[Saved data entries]

+--

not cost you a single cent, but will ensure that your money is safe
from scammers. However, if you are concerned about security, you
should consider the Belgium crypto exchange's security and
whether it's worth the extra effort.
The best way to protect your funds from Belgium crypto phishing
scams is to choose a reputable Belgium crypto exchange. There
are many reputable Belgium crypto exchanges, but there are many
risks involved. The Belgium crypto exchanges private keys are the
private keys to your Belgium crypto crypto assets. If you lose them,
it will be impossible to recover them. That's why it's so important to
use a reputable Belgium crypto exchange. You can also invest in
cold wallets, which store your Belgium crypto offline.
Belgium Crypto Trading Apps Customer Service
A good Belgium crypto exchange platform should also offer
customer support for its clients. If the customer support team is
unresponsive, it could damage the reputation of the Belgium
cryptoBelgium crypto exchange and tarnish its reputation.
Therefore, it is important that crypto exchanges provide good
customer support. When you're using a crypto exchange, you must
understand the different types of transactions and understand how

+--

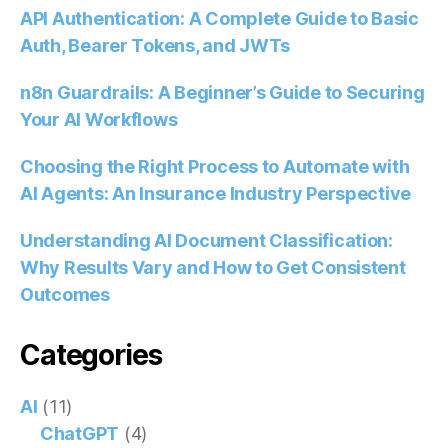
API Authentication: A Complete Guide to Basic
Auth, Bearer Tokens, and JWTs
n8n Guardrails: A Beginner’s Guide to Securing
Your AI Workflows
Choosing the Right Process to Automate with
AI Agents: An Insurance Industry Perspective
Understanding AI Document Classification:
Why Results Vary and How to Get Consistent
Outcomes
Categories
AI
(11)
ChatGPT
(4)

+--

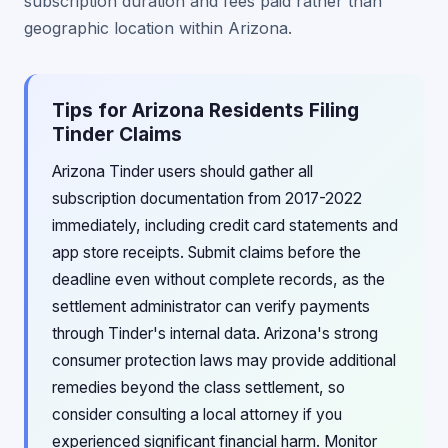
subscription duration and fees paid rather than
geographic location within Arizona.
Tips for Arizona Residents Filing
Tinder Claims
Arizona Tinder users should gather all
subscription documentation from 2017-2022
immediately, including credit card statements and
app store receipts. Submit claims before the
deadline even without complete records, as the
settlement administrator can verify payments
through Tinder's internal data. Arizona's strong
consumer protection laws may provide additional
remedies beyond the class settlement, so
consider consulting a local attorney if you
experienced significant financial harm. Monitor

+--

:: Problem to solve ::
In the data above, each line holding "exchanges" is to be found and copied.

:: Task solution ::
are many reputable Belgium crypto exchanges, but there are many
risks involved. The Belgium crypto exchanges private keys are the
Therefore, it is important that crypto exchanges provide good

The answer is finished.